When we first started New Day, among other things, I was contemplating this question “How will we spend the money that God entrusts us with?” In the realm of personal finance I knew of recommended percentages for the various categories within your budget, but I knew of no such resource for church finance until I came across a book called Money Matters in Church: A Practical Guide for Leaders by Aubrey Malphurs and Steve Stroope. In this book the authors give you four main categories of spending as well as recommended percentages for each category. Here’s the categories:
1. Personnel should be between 45-55% depending on the size of your church. This includes staff, salaries and benefits. The smaller you are the more you will usually have to spend on personnel. The larger you are the less you can spend. I know of some very large churches that have been able to reduce the amount spent in personnel to around 35%. A church will really have to tap into the power of volunteers to get their percentage that low.
2. Facilities should be between 15-20%. This includes rent or your mortgage and utilities if you have your own building. As a church that is portable at the time of this writing we have to rent office space from our landlord in West Springfield, adult meeting space and on-site storage from the Basketball Hall of Fame as well as kids meeting space from Max’s Tavern in Springfield, and an additional storage unit from The Store House in Agawam.
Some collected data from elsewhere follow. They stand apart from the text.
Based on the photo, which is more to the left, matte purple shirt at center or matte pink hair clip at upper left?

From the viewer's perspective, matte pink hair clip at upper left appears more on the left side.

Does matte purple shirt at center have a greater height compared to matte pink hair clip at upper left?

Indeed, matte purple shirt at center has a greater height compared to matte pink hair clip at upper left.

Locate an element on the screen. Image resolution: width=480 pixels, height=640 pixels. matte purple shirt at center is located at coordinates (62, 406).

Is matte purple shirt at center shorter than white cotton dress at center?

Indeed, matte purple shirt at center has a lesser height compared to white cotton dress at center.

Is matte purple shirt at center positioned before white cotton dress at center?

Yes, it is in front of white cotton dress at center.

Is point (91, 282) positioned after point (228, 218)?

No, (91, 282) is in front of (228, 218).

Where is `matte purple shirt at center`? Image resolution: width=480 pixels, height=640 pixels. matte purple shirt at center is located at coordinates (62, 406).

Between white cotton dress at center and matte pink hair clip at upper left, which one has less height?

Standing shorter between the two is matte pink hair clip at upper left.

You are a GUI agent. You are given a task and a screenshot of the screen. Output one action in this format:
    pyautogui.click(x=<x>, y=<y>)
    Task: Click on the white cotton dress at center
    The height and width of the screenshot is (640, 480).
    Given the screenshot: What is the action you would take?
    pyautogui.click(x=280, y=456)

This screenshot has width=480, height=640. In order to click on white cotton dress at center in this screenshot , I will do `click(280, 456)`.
All these expenses come out of facilities.
3. Missions should be 10%. At New Day we use this 10% for what we refer to as 1) local missions, 2) foreign missions and 3) Christian higher education.
4. Programming should be between 15-20%. This includes everything that does not fall under Personnel, Facilities or Missions. This typically includes kids ministry, youth ministry, your small groups ministry, your worship arts ministry as well as all the expenses associated with each department.